**WHAT YOU HAVE TO DO:**
Quote the records in full and leave their pictures out.

**DATA SECTION:**
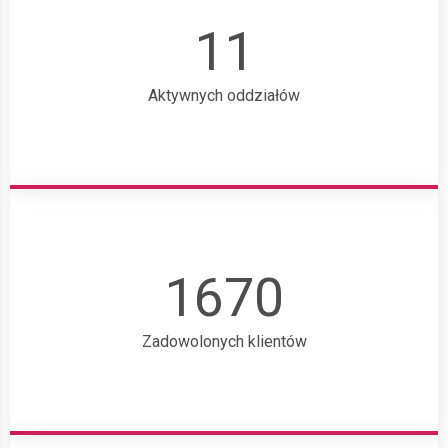
11
Aktywnych oddziałów
1670
Zadowolonych klientów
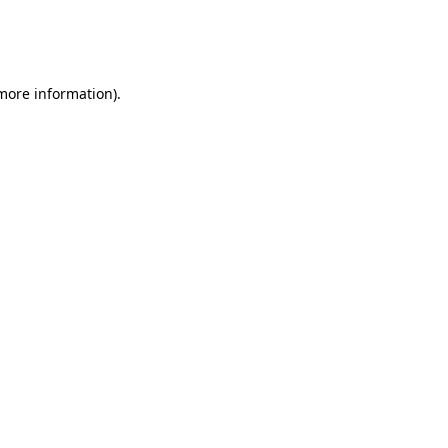
 more information)
.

**YOUR SOLUTION:**
11
Aktywnych oddziałów
1670
Zadowolonych klientów
 more information)
.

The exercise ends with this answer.